Figure 21.1
(a–c) Initial standing films of the ankle
Figure 21.2
(a–c) Initial standing films of the foot
Treatment Considerations
Charcot neuroarthropathy occurs in patients with peripheral neuropathy , most commonly due to diabetes. It is a destructive process with potentially devastating results that can lead to significant deformity, ulceration, infection, and even amputation [1]. Charcot is often confused with an infection, but one must realize that an underlying infection is relatively uncommon in a patient without an ulcer or a history of an ulcer [2]. If concomitant osteomyelitis is suspected, a MRI with contrast is indicated. The MRI will most likely show marrow edema, especially in the acute phase, but the findings are only consistent with osteomyelitis if there is an ulcer in communication with the bone marrow edema.
Immobilization and offloading are the mainstays of treatment in the early stages [1]. This is usually achieved with a total contact cast or a pneumatic CAM boot [3]. Significant activity modification should be recommended, and a period of nonweightbearing can be considered depending on the acuity [4]. The goal of the immobilization is to provide support so that the patient will advance from the acute fragmentation phase to the consolidation phase.

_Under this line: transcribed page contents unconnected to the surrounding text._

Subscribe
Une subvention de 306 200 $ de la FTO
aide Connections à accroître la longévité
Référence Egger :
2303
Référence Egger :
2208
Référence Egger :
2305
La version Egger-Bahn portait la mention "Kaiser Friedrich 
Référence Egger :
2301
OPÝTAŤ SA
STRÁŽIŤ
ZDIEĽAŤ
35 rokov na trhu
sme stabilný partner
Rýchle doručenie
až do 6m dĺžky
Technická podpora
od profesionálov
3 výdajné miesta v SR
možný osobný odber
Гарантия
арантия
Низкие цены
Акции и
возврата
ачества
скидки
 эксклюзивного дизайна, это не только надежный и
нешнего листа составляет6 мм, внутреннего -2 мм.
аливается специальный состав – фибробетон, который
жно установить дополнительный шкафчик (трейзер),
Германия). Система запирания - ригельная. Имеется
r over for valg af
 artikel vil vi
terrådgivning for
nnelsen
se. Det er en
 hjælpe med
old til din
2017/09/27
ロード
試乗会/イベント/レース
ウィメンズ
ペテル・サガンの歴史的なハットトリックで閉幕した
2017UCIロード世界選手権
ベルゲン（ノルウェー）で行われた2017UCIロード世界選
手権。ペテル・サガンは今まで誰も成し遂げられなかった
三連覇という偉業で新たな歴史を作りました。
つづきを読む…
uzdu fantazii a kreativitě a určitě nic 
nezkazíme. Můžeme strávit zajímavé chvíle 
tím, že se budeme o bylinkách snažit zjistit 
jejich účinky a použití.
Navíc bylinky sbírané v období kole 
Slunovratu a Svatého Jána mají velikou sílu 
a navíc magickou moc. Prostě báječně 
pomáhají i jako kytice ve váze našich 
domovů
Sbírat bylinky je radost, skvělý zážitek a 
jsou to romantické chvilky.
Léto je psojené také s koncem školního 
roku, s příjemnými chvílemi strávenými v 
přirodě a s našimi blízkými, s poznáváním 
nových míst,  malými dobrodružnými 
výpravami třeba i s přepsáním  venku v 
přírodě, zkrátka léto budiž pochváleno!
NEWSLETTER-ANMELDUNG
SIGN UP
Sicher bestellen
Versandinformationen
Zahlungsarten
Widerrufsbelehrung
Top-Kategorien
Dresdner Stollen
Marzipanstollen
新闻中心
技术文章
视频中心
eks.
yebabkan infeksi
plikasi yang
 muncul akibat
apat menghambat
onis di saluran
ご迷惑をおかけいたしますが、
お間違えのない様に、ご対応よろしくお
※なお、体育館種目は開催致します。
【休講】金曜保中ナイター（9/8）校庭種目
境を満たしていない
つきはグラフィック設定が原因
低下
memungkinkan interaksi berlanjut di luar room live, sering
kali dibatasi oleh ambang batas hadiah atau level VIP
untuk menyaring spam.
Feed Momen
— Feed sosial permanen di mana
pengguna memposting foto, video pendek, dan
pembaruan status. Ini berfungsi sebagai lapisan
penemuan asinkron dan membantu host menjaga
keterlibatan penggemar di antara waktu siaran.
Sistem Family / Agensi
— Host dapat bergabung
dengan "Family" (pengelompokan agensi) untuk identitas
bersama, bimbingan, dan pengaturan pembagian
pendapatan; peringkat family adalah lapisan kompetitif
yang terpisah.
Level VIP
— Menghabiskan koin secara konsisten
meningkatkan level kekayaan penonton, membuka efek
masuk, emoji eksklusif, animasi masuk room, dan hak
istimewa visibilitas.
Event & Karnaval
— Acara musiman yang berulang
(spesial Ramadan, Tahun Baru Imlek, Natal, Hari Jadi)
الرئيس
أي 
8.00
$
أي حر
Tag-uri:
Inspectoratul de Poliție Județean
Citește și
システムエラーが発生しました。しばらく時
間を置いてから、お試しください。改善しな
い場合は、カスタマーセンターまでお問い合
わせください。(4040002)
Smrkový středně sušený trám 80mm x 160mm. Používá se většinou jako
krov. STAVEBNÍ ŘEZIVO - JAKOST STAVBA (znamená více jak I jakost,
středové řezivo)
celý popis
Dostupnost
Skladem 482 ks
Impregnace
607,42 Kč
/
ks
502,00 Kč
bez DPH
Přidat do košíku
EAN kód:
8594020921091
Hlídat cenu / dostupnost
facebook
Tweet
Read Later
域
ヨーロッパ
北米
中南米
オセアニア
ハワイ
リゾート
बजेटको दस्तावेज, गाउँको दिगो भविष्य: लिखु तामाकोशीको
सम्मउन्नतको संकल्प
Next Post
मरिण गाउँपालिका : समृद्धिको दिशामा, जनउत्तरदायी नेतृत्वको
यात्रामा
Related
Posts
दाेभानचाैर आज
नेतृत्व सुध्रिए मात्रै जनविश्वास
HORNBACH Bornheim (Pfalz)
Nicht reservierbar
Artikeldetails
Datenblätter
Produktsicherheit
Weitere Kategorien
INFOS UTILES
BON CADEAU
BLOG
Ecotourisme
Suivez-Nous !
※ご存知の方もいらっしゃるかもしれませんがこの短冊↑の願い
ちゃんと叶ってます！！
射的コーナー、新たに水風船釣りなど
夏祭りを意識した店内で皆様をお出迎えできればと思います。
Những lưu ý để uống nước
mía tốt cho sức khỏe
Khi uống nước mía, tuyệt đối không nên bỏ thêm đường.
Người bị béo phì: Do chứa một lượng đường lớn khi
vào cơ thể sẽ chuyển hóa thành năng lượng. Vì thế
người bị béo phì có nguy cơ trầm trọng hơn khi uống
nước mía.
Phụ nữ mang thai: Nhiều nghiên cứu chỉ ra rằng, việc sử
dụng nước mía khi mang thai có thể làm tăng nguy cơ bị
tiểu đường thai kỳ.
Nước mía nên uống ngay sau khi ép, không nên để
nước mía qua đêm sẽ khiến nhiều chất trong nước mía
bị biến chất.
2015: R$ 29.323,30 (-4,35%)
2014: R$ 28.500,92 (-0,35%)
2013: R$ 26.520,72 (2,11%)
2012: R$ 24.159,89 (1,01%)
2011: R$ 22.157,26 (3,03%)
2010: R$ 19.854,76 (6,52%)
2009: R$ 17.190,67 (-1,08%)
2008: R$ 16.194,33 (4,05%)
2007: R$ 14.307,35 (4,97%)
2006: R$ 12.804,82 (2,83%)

If the patient progresses to the consolidation phase without significant deformity, then a custom brace or orthosis is recommended [3]. If they are consolidated and have a minor deformity with a prominence that leads to ulceration, then an irrigation, debridement, or partial ostectomy is recommended [4]. A course of culture-specific antibiotics should also be administered postoperatively. If the ulceration is located on the plantar surface, then the patient should be examined for an equinus contracture and an Achilles lengthening should be performed in addition to the ostectomy [1].
Patients who develop significant deformities require corrective fusions. If there is an infection or ulceration, then external fixation should be utilized. In all other cases, internal fixation is the best option since it is biomechanically stronger. A standard tibiotalar fusion is usually not possible due to extensive bony destruction with avascularity or necrosis common, particularly of the talus. As a result, the surgeon must be ready to extend the fusion to the calcaneus. Extending the fusion across the subtalar joint may also allow for stronger fixation and lessen the chance of failure. If the talus is completely necrotic, then a talectomy is indicated, and a tibiocalcaneal fusion would be performed [5]. Moreover, the degree of deformity may require extending to a tibiotalocalcaneal or even a pantalar fusion. The fixation can be performed using plates, cannulated screws, or an intramedullary nail. A combination of these fixation methods can also be utilized and is at the discretion of the surgeon. Regardless of the choice of fixation, more fixation than usual is recommended due to the poor quality of bone and possibility of hardware failure.